_Assigned task_:
With the pictures left out, copy the records below exactly from the first line down to the line holding "werden. Andere Cookies, die", and include that line.

_Data extracts_:
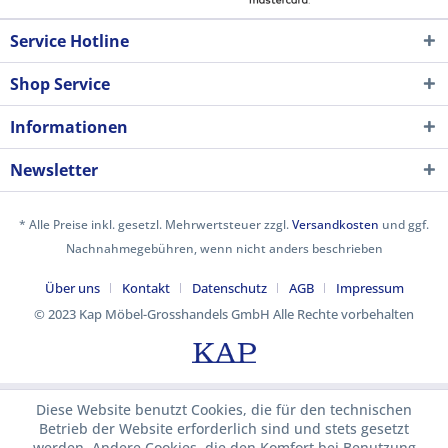
Service Hotline
Shop Service
Informationen
Newsletter
* Alle Preise inkl. gesetzl. Mehrwertsteuer zzgl.
Versandkosten
und ggf.
Nachnahmegebühren, wenn nicht anders beschrieben
Über uns
Kontakt
Datenschutz
AGB
Impressum
© 2023 Kap Möbel-Grosshandels GmbH Alle Rechte vorbehalten
Diese Website benutzt Cookies, die für den technischen
Betrieb der Website erforderlich sind und stets gesetzt
werden. Andere Cookies, die den Komfort bei Benutzung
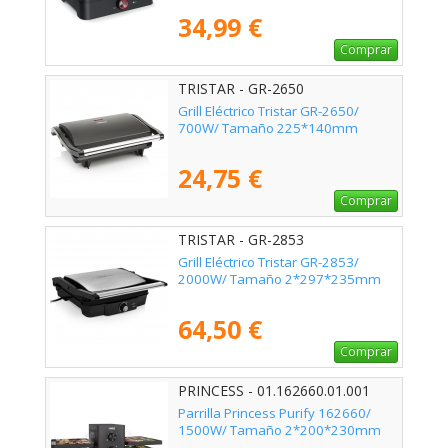
34,99 €
Comprar
TRISTAR - GR-2650
Grill Eléctrico Tristar GR-2650/
700W/ Tamaño 225*140mm
24,75 €
Comprar
TRISTAR - GR-2853
Grill Eléctrico Tristar GR-2853/
2000W/ Tamaño 2*297*235mm
64,50 €
Comprar
PRINCESS - 01.162660.01.001
Parrilla Princess Purify 162660/
1500W/ Tamaño 2*200*230mm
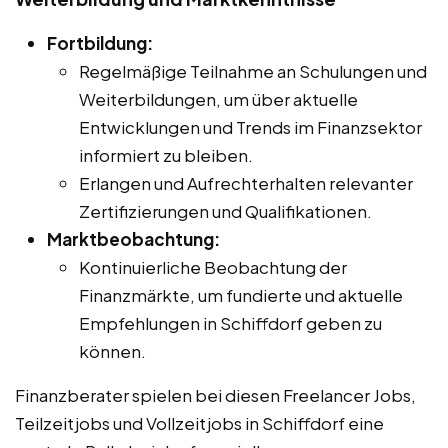
Fortbildung:
Regelmäßige Teilnahme an Schulungen und
Weiterbildungen, um über aktuelle
Entwicklungen und Trends im Finanzsektor
informiert zu bleiben.
Erlangen und Aufrechterhalten relevanter
Zertifizierungen und Qualifikationen.
Marktbeobachtung:
Kontinuierliche Beobachtung der
Finanzmärkte, um fundierte und aktuelle
Empfehlungen in Schiffdorf geben zu
können.
Finanzberater spielen bei diesen Freelancer Jobs,
Teilzeitjobs und Vollzeitjobs in Schiffdorf eine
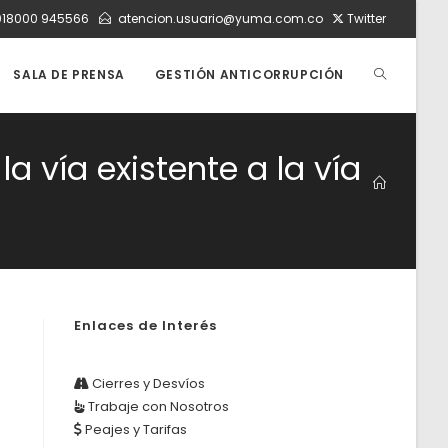
018000 945566
atencion.usuario@yuma.com.co
Twitter
ALTERNAR
SALA DE PRENSA
GESTIÓN ANTICORRUPCIÓN
BÚSQUEDA
la vía existente a la vía
DE
LA
Enlaces de Interés
WEB
Cierres y Desvíos
Trabaje con Nosotros
Peajes y Tarifas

_Output_:
Service Hotline
Shop Service
Informationen
Newsletter
* Alle Preise inkl. gesetzl. Mehrwertsteuer zzgl.
Versandkosten
und ggf.
Nachnahmegebühren, wenn nicht anders beschrieben
Über uns
Kontakt
Datenschutz
AGB
Impressum
© 2023 Kap Möbel-Grosshandels GmbH Alle Rechte vorbehalten
Diese Website benutzt Cookies, die für den technischen
Betrieb der Website erforderlich sind und stets gesetzt
werden. Andere Cookies, die den Komfort bei Benutzung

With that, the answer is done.